Required action: Copy out the entries that follow. Leave none out.
□ □ □ □ □
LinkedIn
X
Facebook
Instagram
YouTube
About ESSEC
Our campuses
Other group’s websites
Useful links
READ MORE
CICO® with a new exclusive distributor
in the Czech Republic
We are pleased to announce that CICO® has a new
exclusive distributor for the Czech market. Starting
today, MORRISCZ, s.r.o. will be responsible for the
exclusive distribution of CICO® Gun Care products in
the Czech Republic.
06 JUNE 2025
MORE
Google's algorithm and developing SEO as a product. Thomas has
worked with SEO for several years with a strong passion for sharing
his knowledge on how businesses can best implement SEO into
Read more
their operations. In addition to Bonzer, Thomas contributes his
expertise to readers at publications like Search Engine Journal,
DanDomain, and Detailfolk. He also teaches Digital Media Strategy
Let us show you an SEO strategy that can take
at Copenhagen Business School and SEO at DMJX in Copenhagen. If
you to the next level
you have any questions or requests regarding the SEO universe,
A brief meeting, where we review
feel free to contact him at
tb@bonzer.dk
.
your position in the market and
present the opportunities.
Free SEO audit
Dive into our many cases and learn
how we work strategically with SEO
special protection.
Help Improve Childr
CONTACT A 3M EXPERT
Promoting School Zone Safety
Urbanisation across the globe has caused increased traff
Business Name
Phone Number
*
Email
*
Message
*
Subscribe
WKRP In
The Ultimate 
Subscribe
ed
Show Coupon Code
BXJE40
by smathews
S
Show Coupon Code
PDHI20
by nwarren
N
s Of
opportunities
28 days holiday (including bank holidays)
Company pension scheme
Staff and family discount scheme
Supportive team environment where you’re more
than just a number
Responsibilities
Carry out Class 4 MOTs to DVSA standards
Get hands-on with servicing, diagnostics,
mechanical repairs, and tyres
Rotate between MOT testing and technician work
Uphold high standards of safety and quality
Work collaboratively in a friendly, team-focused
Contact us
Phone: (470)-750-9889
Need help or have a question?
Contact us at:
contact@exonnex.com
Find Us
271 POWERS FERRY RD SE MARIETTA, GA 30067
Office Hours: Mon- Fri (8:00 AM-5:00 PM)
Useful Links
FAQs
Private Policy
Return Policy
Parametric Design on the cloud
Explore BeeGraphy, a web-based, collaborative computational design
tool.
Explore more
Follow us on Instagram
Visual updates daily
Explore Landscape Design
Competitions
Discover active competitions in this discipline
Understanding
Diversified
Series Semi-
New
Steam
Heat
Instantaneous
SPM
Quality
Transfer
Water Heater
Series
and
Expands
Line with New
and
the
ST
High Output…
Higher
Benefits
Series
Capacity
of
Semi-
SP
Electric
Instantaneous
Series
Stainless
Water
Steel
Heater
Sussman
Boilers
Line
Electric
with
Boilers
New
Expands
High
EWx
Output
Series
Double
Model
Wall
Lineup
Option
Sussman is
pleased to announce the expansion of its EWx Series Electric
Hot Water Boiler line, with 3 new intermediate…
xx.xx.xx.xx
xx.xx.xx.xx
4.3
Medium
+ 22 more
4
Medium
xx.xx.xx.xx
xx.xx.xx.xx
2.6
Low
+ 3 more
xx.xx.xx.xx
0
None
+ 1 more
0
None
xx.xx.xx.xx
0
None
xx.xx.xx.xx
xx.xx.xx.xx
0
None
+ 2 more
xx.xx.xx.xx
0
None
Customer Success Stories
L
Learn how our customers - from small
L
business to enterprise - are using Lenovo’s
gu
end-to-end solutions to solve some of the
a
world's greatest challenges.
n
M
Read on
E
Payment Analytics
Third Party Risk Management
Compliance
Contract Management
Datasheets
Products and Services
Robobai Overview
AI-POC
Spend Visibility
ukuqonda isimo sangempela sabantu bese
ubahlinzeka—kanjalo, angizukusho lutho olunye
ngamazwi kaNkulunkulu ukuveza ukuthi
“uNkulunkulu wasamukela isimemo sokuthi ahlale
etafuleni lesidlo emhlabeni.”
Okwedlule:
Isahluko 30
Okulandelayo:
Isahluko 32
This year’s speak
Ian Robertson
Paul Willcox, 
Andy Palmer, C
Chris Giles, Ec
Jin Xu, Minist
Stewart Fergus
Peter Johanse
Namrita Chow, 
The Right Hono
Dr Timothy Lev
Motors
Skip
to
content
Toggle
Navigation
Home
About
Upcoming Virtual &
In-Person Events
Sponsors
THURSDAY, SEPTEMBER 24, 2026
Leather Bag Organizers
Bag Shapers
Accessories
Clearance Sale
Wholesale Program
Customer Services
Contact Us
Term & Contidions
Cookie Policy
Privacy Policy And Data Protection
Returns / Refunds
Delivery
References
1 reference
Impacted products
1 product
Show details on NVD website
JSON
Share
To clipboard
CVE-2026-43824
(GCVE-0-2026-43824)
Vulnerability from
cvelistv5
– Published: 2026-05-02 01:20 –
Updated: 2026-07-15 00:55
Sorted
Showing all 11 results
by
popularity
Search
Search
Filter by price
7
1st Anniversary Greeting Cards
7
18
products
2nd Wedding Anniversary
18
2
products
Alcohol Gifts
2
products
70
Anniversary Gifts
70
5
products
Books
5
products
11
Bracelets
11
□ □ □ □ □
Expected answer:
LinkedIn
X
Facebook
Instagram
YouTube
About ESSEC
Our campuses
Other group’s websites
Useful links
READ MORE
CICO® with a new exclusive distributor
in the Czech Republic
We are pleased to announce that CICO® has a new
exclusive distributor for the Czech market. Starting
today, MORRISCZ, s.r.o. will be responsible for the
exclusive distribution of CICO® Gun Care products in
the Czech Republic.
06 JUNE 2025
MORE
Google's algorithm and developing SEO as a product. Thomas has
worked with SEO for several years with a strong passion for sharing
his knowledge on how businesses can best implement SEO into
Read more
their operations. In addition to Bonzer, Thomas contributes his
expertise to readers at publications like Search Engine Journal,
DanDomain, and Detailfolk. He also teaches Digital Media Strategy
Let us show you an SEO strategy that can take
at Copenhagen Business School and SEO at DMJX in Copenhagen. If
you to the next level
you have any questions or requests regarding the SEO universe,
A brief meeting, where we review
feel free to contact him at
tb@bonzer.dk
.
your position in the market and
present the opportunities.
Free SEO audit
Dive into our many cases and learn
how we work strategically with SEO
special protection.
Help Improve Childr
CONTACT A 3M EXPERT
Promoting School Zone Safety
Urbanisation across the globe has caused increased traff
Business Name
Phone Number
*
Email
*
Message
*
Subscribe
WKRP In
The Ultimate 
Subscribe
ed
Show Coupon Code
BXJE40
by smathews
S
Show Coupon Code
PDHI20
by nwarren
N
s Of
opportunities
28 days holiday (including bank holidays)
Company pension scheme
Staff and family discount scheme
Supportive team environment where you’re more
than just a number
Responsibilities
Carry out Class 4 MOTs to DVSA standards
Get hands-on with servicing, diagnostics,
mechanical repairs, and tyres
Rotate between MOT testing and technician work
Uphold high standards of safety and quality
Work collaboratively in a friendly, team-focused
Contact us
Phone: (470)-750-9889
Need help or have a question?
Contact us at:
contact@exonnex.com
Find Us
271 POWERS FERRY RD SE MARIETTA, GA 30067
Office Hours: Mon- Fri (8:00 AM-5:00 PM)
Useful Links
FAQs
Private Policy
Return Policy
Parametric Design on the cloud
Explore BeeGraphy, a web-based, collaborative computational design
tool.
Explore more
Follow us on Instagram
Visual updates daily
Explore Landscape Design
Competitions
Discover active competitions in this discipline
Understanding
Diversified
Series Semi-
New
Steam
Heat
Instantaneous
SPM
Quality
Transfer
Water Heater
Series
and
Expands
Line with New
and
the
ST
High Output…
Higher
Benefits
Series
Capacity
of
Semi-
SP
Electric
Instantaneous
Series
Stainless
Water
Steel
Heater
Sussman
Boilers
Line
Electric
with
Boilers
New
Expands
High
EWx
Output
Series
Double
Model
Wall
Lineup
Option
Sussman is
pleased to announce the expansion of its EWx Series Electric
Hot Water Boiler line, with 3 new intermediate…
xx.xx.xx.xx
xx.xx.xx.xx
4.3
Medium
+ 22 more
4
Medium
xx.xx.xx.xx
xx.xx.xx.xx
2.6
Low
+ 3 more
xx.xx.xx.xx
0
None
+ 1 more
0
None
xx.xx.xx.xx
0
None
xx.xx.xx.xx
xx.xx.xx.xx
0
None
+ 2 more
xx.xx.xx.xx
0
None
Customer Success Stories
L
Learn how our customers - from small
L
business to enterprise - are using Lenovo’s
gu
end-to-end solutions to solve some of the
a
world's greatest challenges.
n
M
Read on
E
Payment Analytics
Third Party Risk Management
Compliance
Contract Management
Datasheets
Products and Services
Robobai Overview
AI-POC
Spend Visibility
ukuqonda isimo sangempela sabantu bese
ubahlinzeka—kanjalo, angizukusho lutho olunye
ngamazwi kaNkulunkulu ukuveza ukuthi
“uNkulunkulu wasamukela isimemo sokuthi ahlale
etafuleni lesidlo emhlabeni.”
Okwedlule:
Isahluko 30
Okulandelayo:
Isahluko 32
This year’s speak
Ian Robertson
Paul Willcox, 
Andy Palmer, C
Chris Giles, Ec
Jin Xu, Minist
Stewart Fergus
Peter Johanse
Namrita Chow, 
The Right Hono
Dr Timothy Lev
Motors
Skip
to
content
Toggle
Navigation
Home
About
Upcoming Virtual &
In-Person Events
Sponsors
THURSDAY, SEPTEMBER 24, 2026
Leather Bag Organizers
Bag Shapers
Accessories
Clearance Sale
Wholesale Program
Customer Services
Contact Us
Term & Contidions
Cookie Policy
Privacy Policy And Data Protection
Returns / Refunds
Delivery
References
1 reference
Impacted products
1 product
Show details on NVD website
JSON
Share
To clipboard
CVE-2026-43824
(GCVE-0-2026-43824)
Vulnerability from
cvelistv5
– Published: 2026-05-02 01:20 –
Updated: 2026-07-15 00:55
Sorted
Showing all 11 results
by
popularity
Search
Search
Filter by price
7
1st Anniversary Greeting Cards
7
18
products
2nd Wedding Anniversary
18
2
products
Alcohol Gifts
2
products
70
Anniversary Gifts
70
5
products
Books
5
products
11
Bracelets
11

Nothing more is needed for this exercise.